The trajectory of Philip’s priestly and ministerial life passed through the matrix of the ABM in key ways. As was so often the case in the time when ABM called, sponsored and sent Australian Anglicans into a global mission field, the House of the Epiphany in Stanmore was at hand.
Philip and Margaret were there for the 1961 program. Margaret said of their time there, “One of the many things that ABM’s House of the Epiphany did was enable adults to begin to learn to live in close proximity with those who were initially strangers… Philip and I were given the opportunity to complete a Graduate Diploma in Anthropology at Sydney University – helping to form a life-long mindset towards people in general, and in the short term, readiness for respectful and fruitful contact with the Indian and Fijian cultures of Fiji.”

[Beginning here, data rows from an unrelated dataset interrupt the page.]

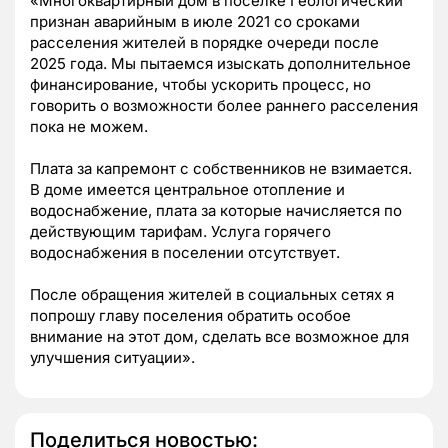
«Многоквартирный дом в поселке Геологический
признан аварийным в июле 2021 со сроками
расселения жителей в порядке очереди после
2025 года. Мы пытаемся изыскать дополнительное
финансирование, чтобы ускорить процесс, но
говорить о возможности более раннего расселения
пока не можем.
Плата за капремонт с собственников не взимается.
В доме имеется центральное отопление и
водоснабжение, плата за которые начисляется по
действующим тарифам. Услуга горячего
водоснабжения в поселении отсутствует.
После обращения жителей в социальных сетях я
попрошу главу поселения обратить особое
внимание на этот дом, сделать все возможное для
улучшения ситуации».
Поделиться новостью:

They had married at St Luke’s Mosman in 1956 and Philip completed a Law degree at the University of Sydney in 1957. In the same year, following studies at St John’s Morpeth, he was ordained deacon and following further Theological studies was ordained priest in 1959. After initial ministry in St Matthew’s Albury, the drive to mission took them through the House of the Epiphany and then (with some post graduate anthropology added) to eleven fruitful years as missionaries in Fiji (1962-1973).
Reflections on those times were given in eulogies by family members and the depths within them were also reflected in correspondence from Fiji that is imbued with the reality of Philip and Margaret’s ministry from forty to fifty years ago. Archbishop Emeritus of the Diocese of Polynesia, Winston Halapua, wrote this:
As a young man in my last year of training at St John’s. I was sent to Ba for ministry formation. I am very grateful for [Philip’s] contribution in shaping my ministry. I saw firsthand the integrity of his whole life – the balance of worship, ministry and family life. Later I witnessed his powerful evangelistic ministry . . .
ABM acknowledged Philip and Margaret’s service to mission with the 2018 award of the Coaldrake Medal. Frank Coaldrake was prime mover in the establishment of the House of the Epiphany. His time in Japan may have in part inspired the Thirlwells in further service, this time with the Mission to Seamen in Kobe, Japan (1989-1992).
Standing clear as a thread within Fr Philip’s life was a love of languages and of learning in general. In Fiji his mastery of Hindi was part of his enmeshing with the world in which he ministered. Before his time in Japan, he completed an Arts degree at the University of Newcastle in Japanese and French. He was an accomplished poet and a musician – and all these graces were brought into the personal sphere of his primary vocation.
Amongst the eulogies is a remark that when Philip and Margaret returned to Australia in 1973, they felt they had returned to a country very different from the one they had left eleven years before. Perhaps it is too easy for me to quote Newman’s famous dictum: ”To live is to change and to change often is to be made perfect”. It is clear to me, as I collate and form appreciations of the lives of ABM missionaries, just how much the life of faith changed in many ways in the Australia of the 1960s.
May lives that witnessed to Christ in their day continue to provoke and inspire in succeeding decades.